While rituximab does not carry indications for the treatment of Multiple Sclerosis
) or aquaporin-4-positive (AQP4) neuromyelitis optica spectrum disorder (NMOSD), the CD20-depleting therapy and its biosimilars are commonly used off-label, as the therapy has been demonstrated to be effective in reducing relapses in MS
as well as in reducing the frequency and severity of attacks in NMOSD.
The availability of biosimilar rituximab—already a reality in Europe and soon to arrive in the United States—has the potential to increase patient access to anti-CD20 therapy, but despite the common use of the drug in neurology, there are few data that help guide individual patients’ treatment with rituximab. Important questions remain, such as how long a patient should ideally be treated with rituximab, on what schedule treatment should occur, or what therapies may be optimal after treatment with the product is discontinued.
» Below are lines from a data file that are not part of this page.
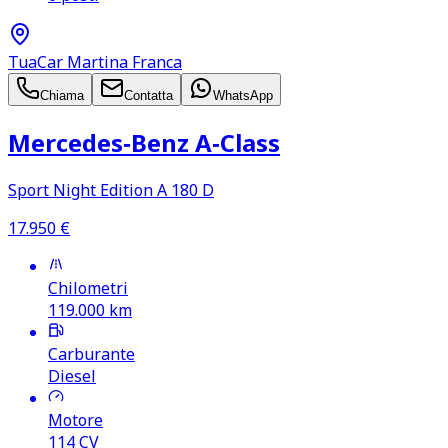
TuaCar Martina Franca
Chiama
Contatta
WhatsApp
Mercedes‑Benz A‑Class
Sport Night Edition A 180 D
17.950
€
Chilometri
119.000
km
Carburante
Diesel
Motore
114
CV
During last week’s 35th Annual Congress of the European Committee for Treatment and Research in Multiple Sclerosis, which was held in Stockholm, Sweden, multiple teams presented findings on the use of rituximab in both of these challenging neurological disorders.
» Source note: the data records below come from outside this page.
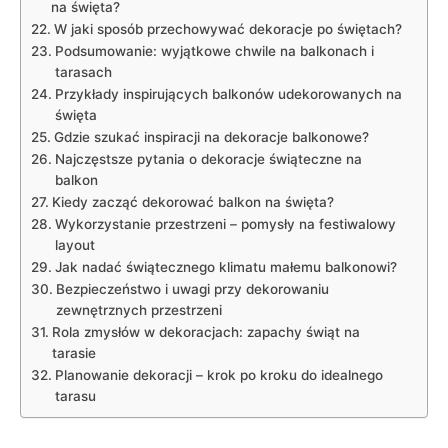
na święta?
W jaki sposób przechowywać dekoracje po świętach?
Podsumowanie: wyjątkowe chwile na balkonach i
tarasach
Przykłady inspirujących balkonów udekorowanych na
święta
Gdzie szukać inspiracji na dekoracje balkonowe?
Najczęstsze pytania o dekoracje świąteczne na
balkon
Kiedy zacząć dekorować balkon na święta?
Wykorzystanie przestrzeni – pomysły na festiwalowy
layout
Jak nadać świątecznego klimatu małemu balkonowi?
Bezpieczeństwo i uwagi przy dekorowaniu
zewnętrznych przestrzeni
Rola zmysłów w dekoracjach: zapachy świąt na
tarasie
Planowanie dekoracji – krok po kroku do idealnego
tarasu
First, in a poster session, researchers from the Institute of Neuropathology and University Medical Center Göttingen, in Göttingen, Germany, presented findings on their study on the phenotype and function of B cells that reappear after treatment with rituximab.1
The researchers assessed peripheral blood mononuclear cells of 15 patients with relapsing MS prior to rituximab therapy and during B-cell repletion. They found that, while most B cells before rituximab treatment were mature memory B cells, the B cells that reappeared showed a naïve phenotype, and also manifested an accentuated activation profile and a more proinflammatory cytokine profile.
These findings suggest the need for further exploration of the phenotype of these repleting B cells to help guide therapeutic decisions, particularly with regard to maintenance therapies that may be initiated after treatment with anti-CD20 agents like rituximab.